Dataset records
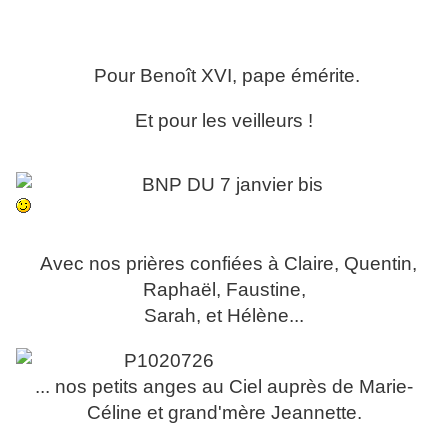
Pour Benoît XVI, pape émérite.
Et pour les veilleurs !
Avec nos prières confiées à Claire, Quentin,
Raphaël, Faustine,
Sarah, et Hélène...
... nos petits anges au Ciel auprès de Marie-
Céline et grand'mère Jeannette.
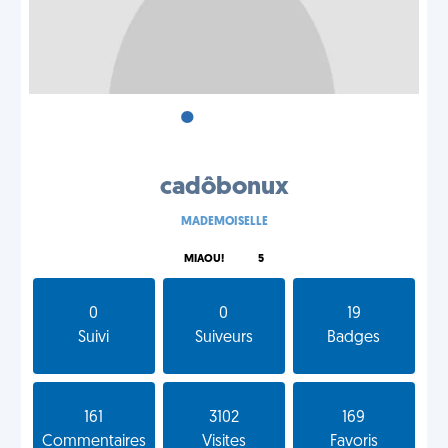
•
•
•
cadôbonux
MADEMOISELLE
MIAOU!
5
0
0
19
Suivi
Suiveurs
Badges
161
3102
169
Commentaires
Visites
Favoris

**AIM OF THE EXERCISE:**
Copy the records exactly as they appear, leaving every picture out.

**ANSWER FOR THIS EXERCISE:**
Pour Benoît XVI, pape émérite.
Et pour les veilleurs !
Avec nos prières confiées à Claire, Quentin,
Raphaël, Faustine,
Sarah, et Hélène...
... nos petits anges au Ciel auprès de Marie-
Céline et grand'mère Jeannette.
•
•
•
cadôbonux
MADEMOISELLE
MIAOU!
5
0
0
19
Suivi
Suiveurs
Badges
161
3102
169
Commentaires
Visites
Favoris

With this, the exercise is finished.